## WORK REQUIRED
Nothing but an exact repeat of the data, with pictures removed, belongs in the answer.

*** Block opens ***

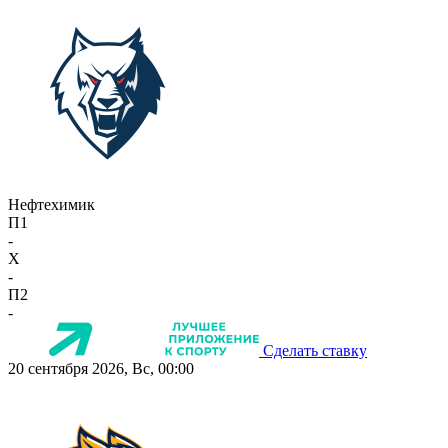
Нефтехимик
П1
-
X
-
П2
-
Сделать ставку
20 сентября 2026, Вс, 00:00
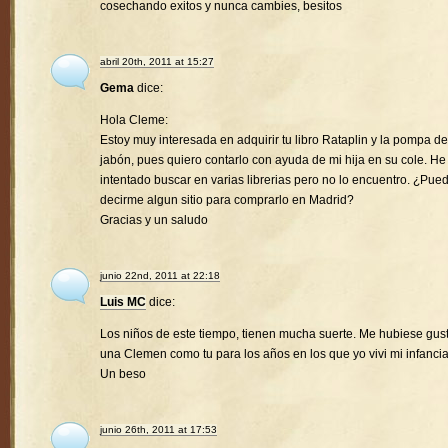
cosechando exitos y nunca cambies, besitos
abril 20th, 2011 at 15:27
Gema
dice:
Hola Cleme:
Estoy muy interesada en adquirir tu libro Rataplin y la pompa de
jabón, pues quiero contarlo con ayuda de mi hija en su cole. He
intentado buscar en varias librerias pero no lo encuentro. ¿Pue
decirme algun sitio para comprarlo en Madrid?
Gracias y un saludo
junio 22nd, 2011 at 22:18
Luis MC
dice:
Los niños de este tiempo, tienen mucha suerte. Me hubiese gus
una Clemen como tu para los años en los que yo vivi mi infancia
Un beso
junio 26th, 2011 at 17:53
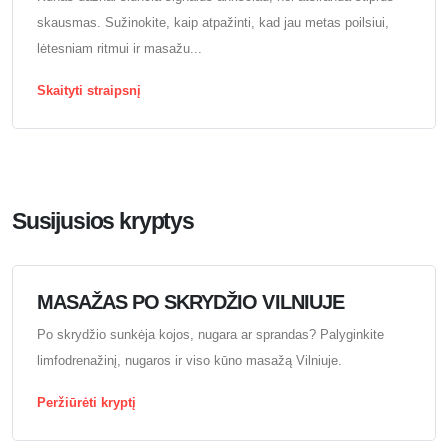
skausmas. Sužinokite, kaip atpažinti, kad jau metas poilsiui,
lėtesniam ritmui ir masažu...
Skaityti straipsnį
Susijusios kryptys
MASAŽAS PO SKRYDŽIO VILNIUJE
Po skrydžio sunkėja kojos, nugara ar sprandas? Palyginkite
limfodrenažinį, nugaros ir viso kūno masažą Vilniuje.
Peržiūrėti kryptį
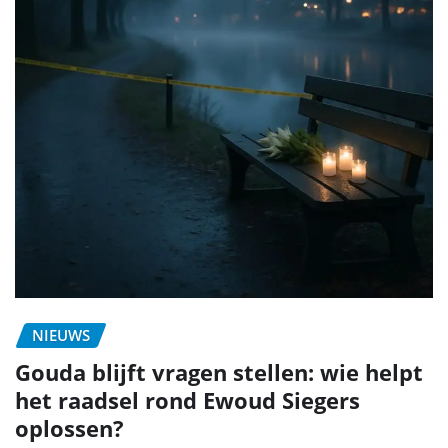
NIEUWS
Gouda blijft vragen stellen: wie helpt
het raadsel rond Ewoud Siegers
oplossen?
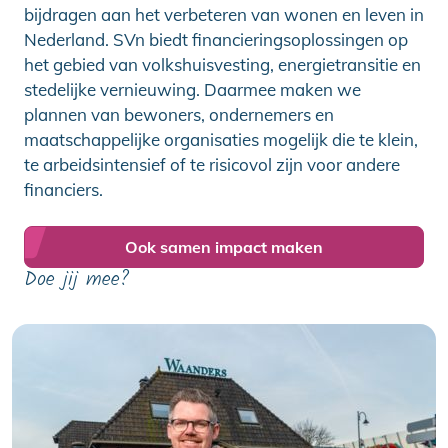
bijdragen aan het verbeteren van wonen en leven in
Nederland. SVn biedt financieringsoplossingen op
het gebied van volkshuisvesting, energietransitie en
stedelijke vernieuwing. Daarmee maken we
plannen van bewoners, ondernemers en
maatschappelijke organisaties mogelijk die te klein,
te arbeidsintensief of te risicovol zijn voor andere
financiers.
Ook samen impact maken
Doe jij mee?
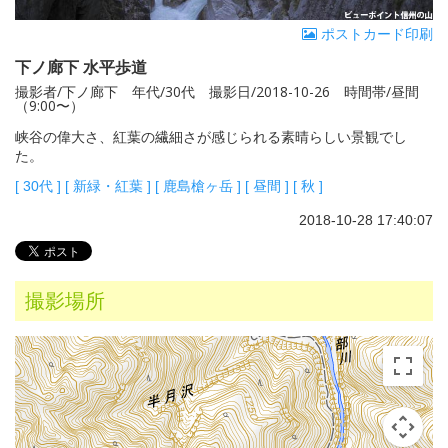
ポストカード印刷
下ノ廊下 水平歩道
撮影者/下ノ廊下 年代/30代 撮影日/2018-10-26 時間帯/昼間
（9:00〜）
峡谷の偉大さ、紅葉の繊細さが感じられる素晴らしい景観でし
た。
[
30代
]
[
新緑・紅葉
]
[
鹿島槍ヶ岳
]
[
昼間
]
[
秋
]
2018-10-28 17:40:07
撮影場所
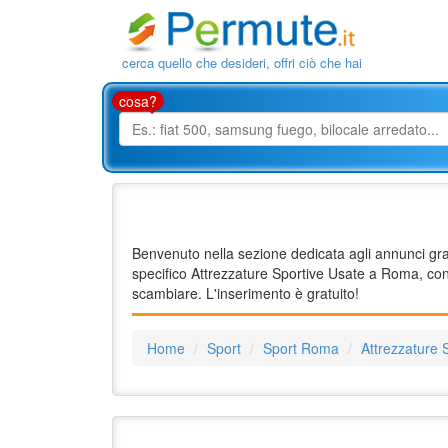
cerca quello che desideri, offri ciò che hai
cosa?
Benvenuto nella sezione dedicata agli annunci grat
specifico Attrezzature Sportive Usate a Roma, cons
scambiare. L'inserimento è gratuito!
Home
Sport
Sport Roma
Attrezzature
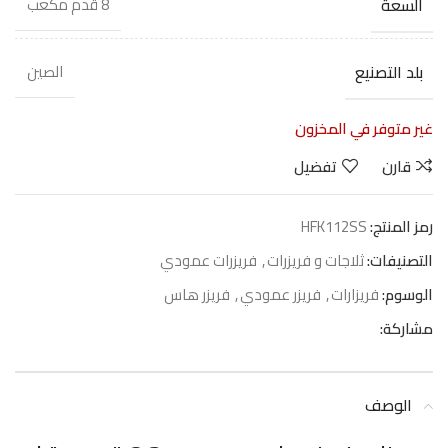
السعة
8 قدم مكعب
بلد التصنيع
الصين
غير متوفر في المخزون
قارن
تفضيل
رمز المنتج:
HFK112SS
التصنيفات:
ثلاجات و فريزرات
,
فريزرات عمودي
الوسوم:
فريزارات
,
فريزر عمودي
,
فريزر هاس
مشاركة:
الوصف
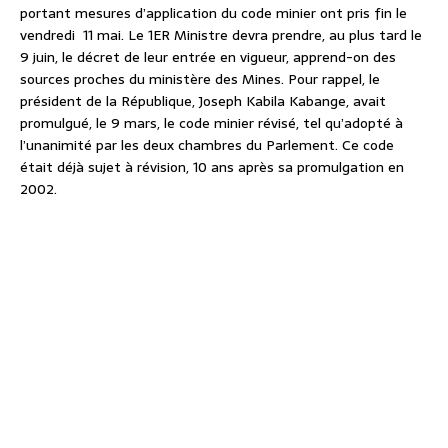
portant mesures d’application du code minier ont pris fin le
vendredi
11 mai. Le 1ER Ministre devra prendre, au plus tard le
9 juin, le décret de leur entrée en vigueur, apprend-on des
sources proches du ministère des Mines. Pour rappel, le
président de la République, Joseph Kabila Kabange, avait
promulgué, le 9 mars, le code minier révisé, tel qu’adopté à
l’unanimité par les deux chambres du Parlement. Ce code
était déjà sujet à révision, 10 ans après sa promulgation en
2002.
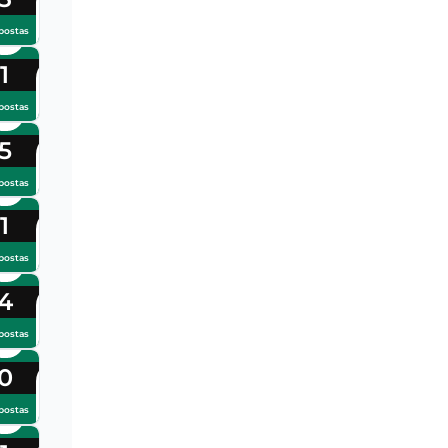
postas
1
postas
5
postas
1
postas
4
postas
0
postas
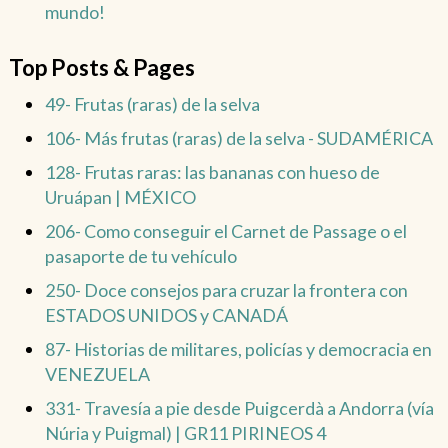
mundo!
Top Posts & Pages
49- Frutas (raras) de la selva
106- Más frutas (raras) de la selva - SUDAMÉRICA
128- Frutas raras: las bananas con hueso de
Uruápan | MÉXICO
206- Como conseguir el Carnet de Passage o el
pasaporte de tu vehículo
250- Doce consejos para cruzar la frontera con
ESTADOS UNIDOS y CANADÁ
87- Historias de militares, policías y democracia en
VENEZUELA
331- Travesía a pie desde Puigcerdà a Andorra (vía
Núria y Puigmal) | GR11 PIRINEOS 4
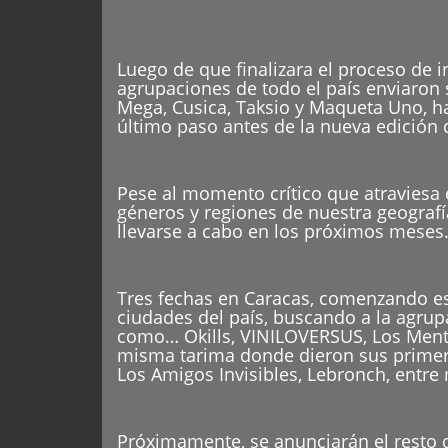
Luego de que finalizara el proceso de 
agrupaciones de todo el país enviaron 
Mega, Cusica, Taksio y Maqueta Uno, ha
último paso antes de la nueva edición 
Pese al momento crítico que atraviesa
géneros y regiones de nuestra geografía 
llevarse a cabo en los próximos meses
Tres fechas en Caracas, comenzando est
ciudades del país, buscando a la agrup
como… Okills, VINILOVERSUS, Los Mentas
misma tarima donde dieron sus primer
Los Amigos Invisibles, Lebronch, entre
Próximamente, se anunciarán el resto 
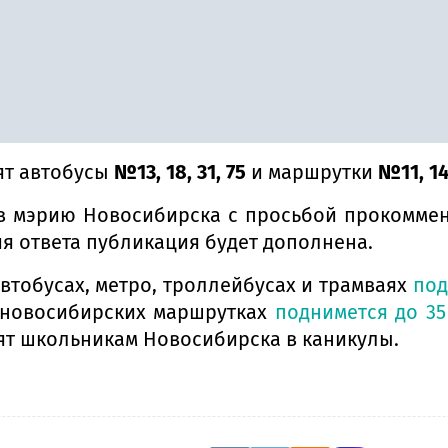
ят автобусы
№13, 18, 31, 75
и маршрутки
№11, 14,
в мэрию Новосибирска с просьбой прокоммен
ия ответа публикация будет дополнена.
втобусах, метро, троллейбусах и трамваях
под
в новосибирских маршрутках
поднимется до 35
ят школьникам Новосибирска в каникулы.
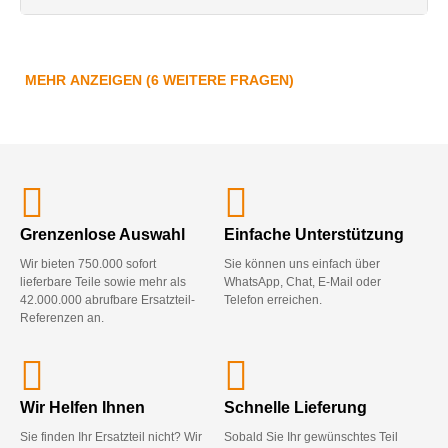
MEHR ANZEIGEN (6 WEITERE FRAGEN)
Grenzenlose Auswahl
Einfache Unterstützung
Wir bieten 750.000 sofort
Sie können uns einfach über
lieferbare Teile sowie mehr als
WhatsApp, Chat, E-Mail oder
42.000.000 abrufbare Ersatzteil-
Telefon erreichen.
Referenzen an.
Wir Helfen Ihnen
Schnelle Lieferung
Sie finden Ihr Ersatzteil nicht? Wir
Sobald Sie Ihr gewünschtes Teil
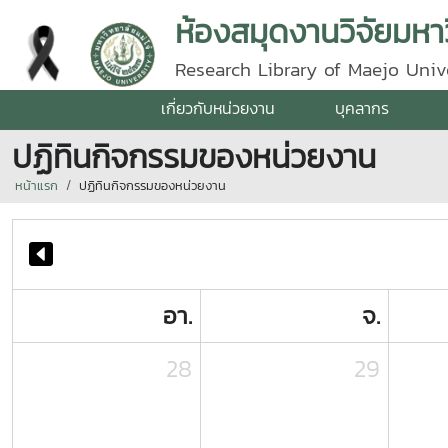
ห้องสมุดงานวิจัยมหาว
Research Library of Maejo Univ
เกี่ยวกับหน่วยงาน
บุคลากร
ปฏิทินกิจกรรมของหน่วยงาน
หน้าแรก
ปฏิทินกิจกรรมของหน่วยงาน
อา.
จ.
28
29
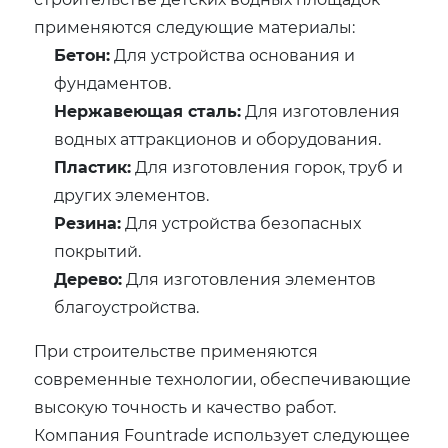
применяются следующие материалы:
Бетон:
Для устройства основания и
фундаментов.
Нержавеющая сталь:
Для изготовления
водных аттракционов и оборудования.
Пластик:
Для изготовления горок, труб и
других элементов.
Резина:
Для устройства безопасных
покрытий.
Дерево:
Для изготовления элементов
благоустройства.
При строительстве применяются
современные технологии, обеспечивающие
высокую точность и качество работ.
Компания Fountrade использует следующее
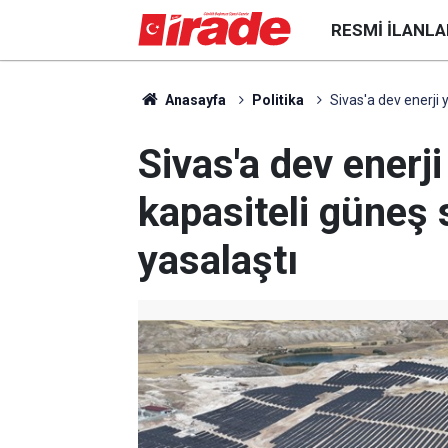
RESMI İLANLA
Anasayfa
Politika
Sivas'a dev enerji 
Sivas'a dev enerj
kapasiteli güneş s
yasalaştı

*** Block closes ***

## SOLUTION FOR THIS PROBLEM
Нефтехимик
П1
-
X
-
П2
-
Сделать ставку
20 сентября 2026, Вс, 00:00
cosechando exitos y nunca cambies, besitos
abril 20th, 2011 at 15:27
Gema
dice:
Hola Cleme:
Estoy muy interesada en adquirir tu libro Rataplin y la pompa de
jabón, pues quiero contarlo con ayuda de mi hija en su cole. He
intentado buscar en varias librerias pero no lo encuentro. ¿Pue
decirme algun sitio para comprarlo en Madrid?
Gracias y un saludo
junio 22nd, 2011 at 22:18
Luis MC
dice:
Los niños de este tiempo, tienen mucha suerte. Me hubiese gus
una Clemen como tu para los años en los que yo vivi mi infancia
Un beso
junio 26th, 2011 at 17:53
skausmas. Sužinokite, kaip atpažinti, kad jau metas poilsiui,
lėtesniam ritmui ir masažu...
Skaityti straipsnį
Susijusios kryptys
MASAŽAS PO SKRYDŽIO VILNIUJE
Po skrydžio sunkėja kojos, nugara ar sprandas? Palyginkite
limfodrenažinį, nugaros ir viso kūno masažą Vilniuje.
Peržiūrėti kryptį
NIEUWS
Gouda blijft vragen stellen: wie helpt
het raadsel rond Ewoud Siegers
oplossen?
bijdragen aan het verbeteren van wonen en leven in
Nederland. SVn biedt financieringsoplossingen op
het gebied van volkshuisvesting, energietransitie en
stedelijke vernieuwing. Daarmee maken we
plannen van bewoners, ondernemers en
maatschappelijke organisaties mogelijk die te klein,
te arbeidsintensief of te risicovol zijn voor andere
financiers.
Ook samen impact maken
Doe jij mee?
ポストカード印刷
下ノ廊下 水平歩道
撮影者/下ノ廊下 年代/30代 撮影日/2018-10-26 時間帯/昼間
（9:00〜）
峡谷の偉大さ、紅葉の繊細さが感じられる素晴らしい景観でし
た。
[
30代
]
[
新緑・紅葉
]
[
鹿島槍ヶ岳
]
[
昼間
]
[
秋
]
2018-10-28 17:40:07
撮影場所
cerca quello che desideri, offri ciò che hai
cosa?
Benvenuto nella sezione dedicata agli annunci grat
specifico Attrezzature Sportive Usate a Roma, cons
scambiare. L'inserimento è gratuito!
Home
Sport
Sport Roma
Attrezzature
السعة
8 قدم مكعب
بلد التصنيع
الصين
غير متوفر في المخزون
قارن
تفضيل
رمز المنتج:
HFK112SS
التصنيفات:
ثلاجات و فريزرات
,
فريزرات عمودي
الوسوم:
فريزارات
,
فريزر عمودي
,
فريزر هاس
مشاركة:
الوصف
portant mesures d’application du code minier ont pris fin le
vendredi
11 mai. Le 1ER Ministre devra prendre, au plus tard le
9 juin, le décret de leur entrée en vigueur, apprend-on des
sources proches du ministère des Mines. Pour rappel, le
président de la République, Joseph Kabila Kabange, avait
promulgué, le 9 mars, le code minier révisé, tel qu’adopté à
l’unanimité par les deux chambres du Parlement. Ce code
était déjà sujet à révision, 10 ans après sa promulgation en
2002.
postas
1
postas
5
postas
1
postas
4
postas
0
postas
mundo!
Top Posts & Pages
49- Frutas (raras) de la selva
106- Más frutas (raras) de la selva - SUDAMÉRICA
128- Frutas raras: las bananas con hueso de
Uruápan | MÉXICO
206- Como conseguir el Carnet de Passage o el
pasaporte de tu vehículo
250- Doce consejos para cruzar la frontera con
ESTADOS UNIDOS y CANADÁ
87- Historias de militares, policías y democracia en
VENEZUELA
331- Travesía a pie desde Puigcerdà a Andorra (vía
Núria y Puigmal) | GR11 PIRINEOS 4
Luego de que finalizara el proceso de 
agrupaciones de todo el país enviaron 
Mega, Cusica, Taksio y Maqueta Uno, ha
último paso antes de la nueva edición 
Pese al momento crítico que atraviesa
géneros y regiones de nuestra geografía 
llevarse a cabo en los próximos meses
Tres fechas en Caracas, comenzando est
ciudades del país, buscando a la agrup
como… Okills, VINILOVERSUS, Los Mentas
misma tarima donde dieron sus primer
Los Amigos Invisibles, Lebronch, entre
Próximamente, se anunciarán el resto 
ят автобусы
№13, 18, 31, 75
и маршрутки
№11, 14,
в мэрию Новосибирска с просьбой прокоммен
ия ответа публикация будет дополнена.
втобусах, метро, троллейбусах и трамваях
под
в новосибирских маршрутках
поднимется до 35
ят школьникам Новосибирска в каникулы.
MEHR ANZEIGEN (6 WEITERE FRAGEN)
Grenzenlose Auswahl
Einfache Unterstützung
Wir bieten 750.000 sofort
Sie können uns einfach über
lieferbare Teile sowie mehr als
WhatsApp, Chat, E-Mail oder
42.000.000 abrufbare Ersatzteil-
Telefon erreichen.
Referenzen an.
Wir Helfen Ihnen
Schnelle Lieferung
Sie finden Ihr Ersatzteil nicht? Wir
Sobald Sie Ihr gewünschtes Teil
ห้องสมุดงานวิจัยมหาว
Research Library of Maejo Univ
เกี่ยวกับหน่วยงาน
บุคลากร
ปฏิทินกิจกรรมของหน่วยงาน
หน้าแรก
ปฏิทินกิจกรรมของหน่วยงาน
อา.
จ.
28
29
применяются следующие материалы:
Бетон:
Для устройства основания и
фундаментов.
Нержавеющая сталь:
Для изготовления
водных аттракционов и оборудования.
Пластик:
Для изготовления горок, труб и
других элементов.
Резина:
Для устройства безопасных
покрытий.
Дерево:
Для изготовления элементов
благоустройства.
При строительстве применяются
современные технологии, обеспечивающие
высокую точность и качество работ.
Компания Fountrade использует следующее
RESMI İLANLA
Anasayfa
Politika
Sivas'a dev enerji 
Sivas'a dev enerj
kapasiteli güneş s
yasalaştı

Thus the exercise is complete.